Jet engines and their housings are even more plentiful than entire airliners, so it makes sense that they would take on new lives in different incarnations. Take the Jet Engine Reception Desk above. Polished to a metallic gleam on the outside and outfitted with storage drawers on the inside, the 100-inch wide cowling once saw service attached to a 747 jumbo jet but now acts as the ultimate power desk. MotoArt also stocks a slightly smaller desk fashioned from a DC-6 engine.

(image via: Rush Faster)

Seatbelts are another aircraft component that are available in quantity and were built to a high standard. All The King’s Men of Melbourne, Australia, have recycled airliner seatbelts into stylish laptop bag straps. A little spit & polish (well, less the spit hopefully) is all that’s needed to give these veteran lifesavers a new life on the ground.

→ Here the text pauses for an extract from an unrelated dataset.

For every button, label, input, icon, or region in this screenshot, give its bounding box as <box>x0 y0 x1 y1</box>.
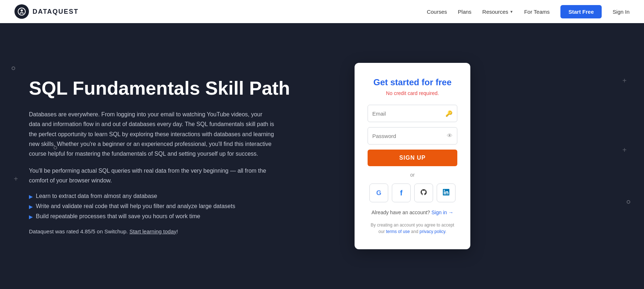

(image via: ZDnet Photo Galleries)

The DIY recycler-cum-artist can find aircraft graveyards to be a rewarding resource. Just ask Todd Lappin, who sourced the side window panel from a 747 to give his living room a somewhat “airy” look. Not all storage facilities sell to the public so be sure to ask!

(image via: Marquette Turner Luxury Homes)

Last but not least, if hanging a piece of an airplane on your wall just isn’t enough, then why not go whole hog and buy an aircraft – at least a chunk of one – to BE your living room! That’s what the seller of a 19 square foot section of a former Boeing jet is hoping for. Included in situ are 4 “two fully-equipped airplane toilets, a kitchenette, storage lockers, and onboard in-flight video equipment.” If this isn’t the coolest home theater set-up going, then what is? Best of all, unlike real working jets you can choose your own movies, serve good food and even light up a cigar if you so desire. Flying the friendly skies was never this much fun!